Então, o que quer dizer que a Geografia é um saber? E qual o significado desse saber geográfico para a construção do conhecimento geográfico, próprio de um campo da ciência moderna chamado Geografia? O saber geográfico é um conhecimento social produzido pelas pessoas através de suas experiências e relações espaciais ao longo da história e que se transmite, transforma, reproduz e materializa de diferentes maneiras, em diferentes formas de discursos, instituições, obras, corpos, espaços e ações. Ao longo da nossa existência humana cada povo, sociedade ou grupo social produziu um saber geográfico que foi se modificando com o tempo, transformando-se continuamente; assim como em nossa trajetória individual de vida incorporamos de certa forma esse saber que nos é transmitido – pelas linguagens que aprendemos e usamos, por exemplo, e pelas maneiras de viver, de fazer etc. – e produzimos nós mesmos, através de nossas experiências e relações espaciais; esse saber geográfico que nos permite situar-nos ou posicionar-nos no mundo, viver, criar e transformar o mundo.
Na verdade, o saber geográfico não é apenas um saber relativo ao espaço material: um conhecimento do espaço em que habitamos, no qual vivemos, no qual nos situamos. Nem mesmo um conhecimento útil das qualidades e possibilidades do espaço, utilizado para construirmos obras, realizar trabalho e ações, comunicarmo-nos e nos movermos (nos des-locarmos); usado para orientação, localização e delimitação etc. Todos esses conhecimentos do espaço são, de fato, parte do nosso repertório/patrimônio comum de saber geográfico, mas o que importa é que o “saber geográfico” inventa, criar, transforma o espaço material em espaço geográfico. O saber geográfico se constitui também de imaginações, representações, imagens, narrativas, discursos, ideologias, significados socialmente partilhados a respeito de nossas relações, práticas e experiências espaciais. Ou seja, a geograficidade de nossas vidas traduz-se numa geograficidade de todas as nossas práticas e conhecimentos – mesmo aqueles saberes que pensamos ser a-espaciais, por exemplo, os filosóficos, são geográficos; -, inclusive conhecimentos e ações/acontecimentos históricos.

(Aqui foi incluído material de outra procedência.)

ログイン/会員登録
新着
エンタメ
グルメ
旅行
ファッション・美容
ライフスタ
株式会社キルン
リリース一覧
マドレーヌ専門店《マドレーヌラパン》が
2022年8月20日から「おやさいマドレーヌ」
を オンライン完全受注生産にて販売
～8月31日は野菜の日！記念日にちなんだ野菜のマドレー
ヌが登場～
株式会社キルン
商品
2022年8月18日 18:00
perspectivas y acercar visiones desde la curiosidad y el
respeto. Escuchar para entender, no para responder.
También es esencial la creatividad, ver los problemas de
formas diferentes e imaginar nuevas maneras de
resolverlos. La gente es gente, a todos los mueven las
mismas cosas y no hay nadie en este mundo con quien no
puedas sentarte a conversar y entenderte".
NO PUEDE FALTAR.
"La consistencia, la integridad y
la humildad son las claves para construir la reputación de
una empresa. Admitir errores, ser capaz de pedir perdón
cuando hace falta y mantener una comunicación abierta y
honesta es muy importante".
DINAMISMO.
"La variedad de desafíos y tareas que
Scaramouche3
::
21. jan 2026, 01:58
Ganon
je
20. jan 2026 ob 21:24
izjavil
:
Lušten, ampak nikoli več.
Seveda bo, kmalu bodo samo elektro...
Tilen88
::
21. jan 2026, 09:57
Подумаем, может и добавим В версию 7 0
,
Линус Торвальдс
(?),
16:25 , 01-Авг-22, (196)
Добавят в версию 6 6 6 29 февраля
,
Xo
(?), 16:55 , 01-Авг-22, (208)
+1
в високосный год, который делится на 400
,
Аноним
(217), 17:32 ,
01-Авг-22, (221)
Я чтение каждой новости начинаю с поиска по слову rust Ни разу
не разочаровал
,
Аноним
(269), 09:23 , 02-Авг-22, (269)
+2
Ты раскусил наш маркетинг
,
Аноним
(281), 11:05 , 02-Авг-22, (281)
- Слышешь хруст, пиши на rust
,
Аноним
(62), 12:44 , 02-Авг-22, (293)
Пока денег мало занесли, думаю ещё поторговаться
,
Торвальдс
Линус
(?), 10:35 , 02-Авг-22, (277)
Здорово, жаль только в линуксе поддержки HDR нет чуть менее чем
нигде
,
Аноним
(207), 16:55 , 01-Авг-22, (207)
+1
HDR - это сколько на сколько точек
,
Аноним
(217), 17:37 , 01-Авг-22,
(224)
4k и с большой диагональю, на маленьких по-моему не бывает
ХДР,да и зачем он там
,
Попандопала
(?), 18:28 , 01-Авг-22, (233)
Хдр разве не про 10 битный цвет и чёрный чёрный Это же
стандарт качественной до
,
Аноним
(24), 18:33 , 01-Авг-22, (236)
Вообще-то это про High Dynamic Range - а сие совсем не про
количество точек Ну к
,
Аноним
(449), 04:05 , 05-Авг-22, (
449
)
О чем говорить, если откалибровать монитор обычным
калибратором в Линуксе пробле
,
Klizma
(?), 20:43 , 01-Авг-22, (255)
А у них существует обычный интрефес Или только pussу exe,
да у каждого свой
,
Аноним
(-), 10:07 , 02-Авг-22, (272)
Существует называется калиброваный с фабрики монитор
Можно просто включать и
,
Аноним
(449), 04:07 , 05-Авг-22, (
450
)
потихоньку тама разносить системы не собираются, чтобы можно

O saber geográfico não é assim algo acessório e secundário, mas constitutivo de nossas vidas. A ciência geográfica só pode existir quando começa a separar os saberes geográficos das práticas espaciais e dos demais conhecimentos humanos, particularizando e especializando uma forma de conhecimento denominada científica, ou seja, definida como racional, objetiva, sistemática e universal. Desse modo, a base da construção da ciência geográfica moderna é a separação dos saberes geográficos de todas as outras formas de conhecimento, mais ainda, de todas as formas de práticas, de ação, de atividade, de fazer, ver e dizer socialmente construídos. Sem esses saberes geográficos já constituídos não poderia haver ciência geográfica. Atualmente a ciência geográfica continua a se alimentar dos saberes geográficos socialmente produzidos para produzir seus conhecimentos geográficos específicos, através da elaboração de “teorias”, ou seja, de conceitos geográficos articulados.

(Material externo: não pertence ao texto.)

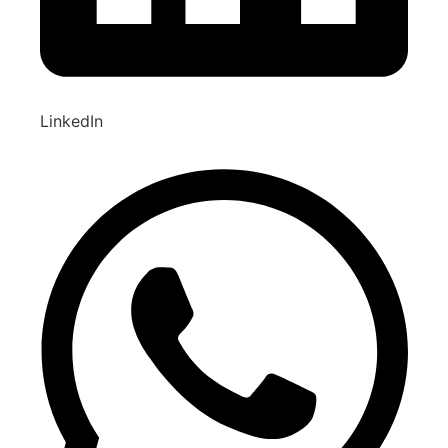
LinkedIn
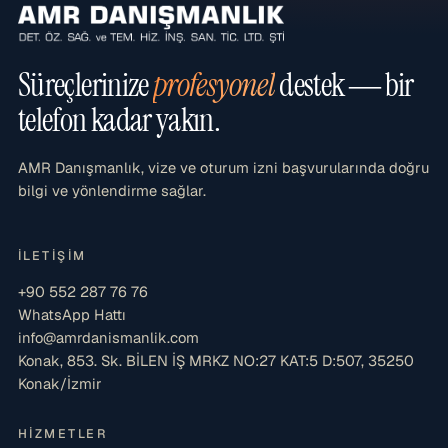
Süreçlerinize
profesyonel
destek — bir
telefon kadar yakın.
AMR Danışmanlık, vize ve oturum izni başvurularında doğru
bilgi ve yönlendirme sağlar.
İLETIŞIM
+90 552 287 76 76
WhatsApp Hattı
info@amrdanismanlik.com
Konak, 853. Sk. BİLEN İŞ MRKZ NO:27 KAT:5 D:507, 35250
Konak/İzmir
HIZMETLER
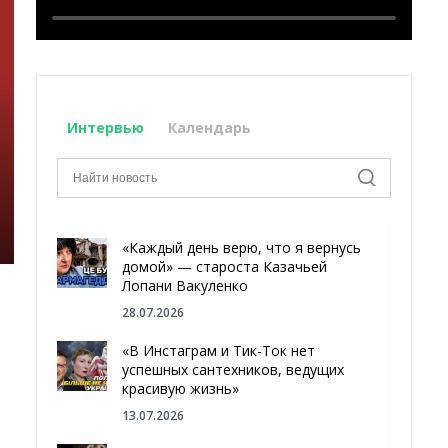
Интервью
Календарь
«Каждый день верю, что я вернусь
домой» — староста Казачьей
Лопани Вакуленко
28.07.2026
«В Инстаграм и Тик-Ток нет
успешных сантехников, ведущих
красивую жизнь»
13.07.2026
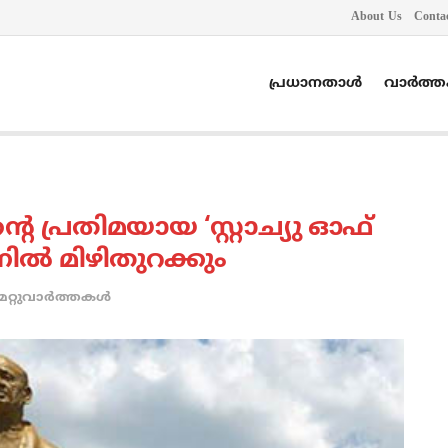
About Us
Conta
പ്രധാനതാൾ
വാർത്
ിന്റെ പ്രതിമയായ ‘സ്റ്റാച്യു ഓഫ്
ില്‍ മിഴിതുറക്കും
മറ്റുവാര്‍ത്തകള്‍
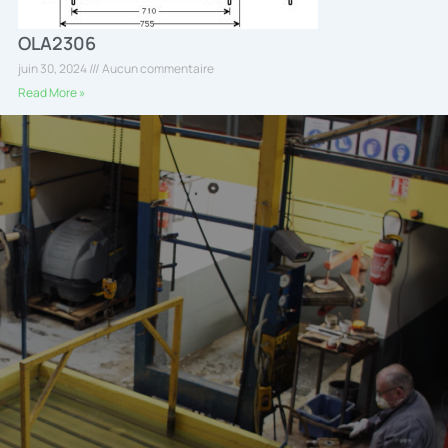
OLA2306
juin 30, 2024
Aucun commentaire
Read More »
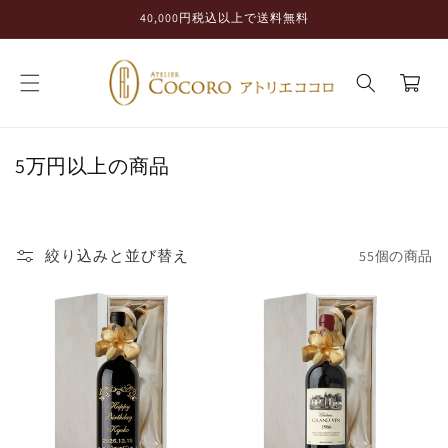
コンテ
40,000円税込以上で送料無料
ンツに
進む
カ
ー
ト
コ
5万円以上の商品
レ
ク
シ
絞り込みと並び替え
55個の商品
ョ
ン
:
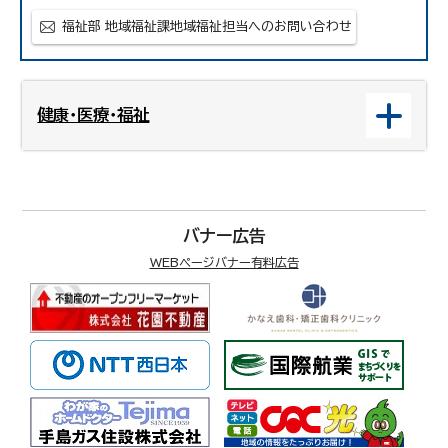
福祉部 地域福祉課地域福祉担当へのお問い合わせ
健康・医療・福祉
バナー広告
WEBページバナー有料広告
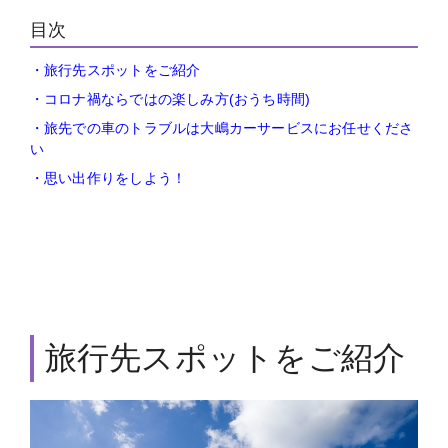
目次
・旅行先スポットをご紹介
・コロナ禍ならではの楽しみ方(おうち時間)
・旅先での車のトラブルは大嶋カーサービスにお任せくださ
い
・思い出作りをしよう！
旅行先スポットをご紹介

Ao caçar e pescar, guerrear e comercializar, desenvolver agricultura ou a criação de animais os homens precisavam de conhecimentos geográficos que ao longo desse processo se transformaram e ampliaram, ou seja, no decorrer das práticas, das ações e das relações que constituíram no mundo as diferentes maneiras de plantar, colher, domesticar e criar animais (Claval, 2010). Para se deslocar de um lugar ao outro a pé, a cavalo, com carroça ou com barcos, pelos rios, lagos e pelos mares os homens precisaram desenvolver determinados conhecimentos do espaço, que ao longo desses deslocamentos foram se modificando e ampliando extraordinariamente (Claval, 2010). Em todo caso, os saberes geográficos necessários e produzidos pela agricultura, pecuária e transporte, migração, comércio e comunicação constituíram as relações espaciais humanas. Atualmente, cada um de nós, em nossas relações espaciais cotidianas também usa e produz sabres geográficos (ou espaciais), mesmo sem nos darmos conta disso. E, diferentes relações e experiências espaciais produzem/mobilizam diferentes conhecimentos geográficos. Os saberes geográficos são parte importante do patrimônio cultural herdado e produzido por um grupo social ou uma sociedade.
Evidentemente que parte do conhecimento geográfico que mobilizamos hoje em nossa vida constitui-se de informações, conceitos e conhecimentos gerados pela ciência geográfica e demais “ciências espaciais” especializadas, ciências que lidam diretamente como o espaço, como a arquitetura e a engenharia, por exemplo. Mas, informações sobre o espaço não são conhecimentos ou saberes geográficos. O saber geográfico é um saber da experiência e da relação espacial, e não é constituído simplesmente de informações sobre o espaço, seus aspectos ou qualidades materiais, racionalmente elaboradas, como distâncias, localizações, limites, distribuições, aspectos e movimentos físicos etc. Esses dados quantitativos ou objetivos sobre o espaço material são meramente informações, ainda que a Geografia (a ciência geográfica) se utilize dessas informações para gerar conhecimentos e o saber geográfico que possuímos recorra para firmar-se ou justificar-se enquanto saber.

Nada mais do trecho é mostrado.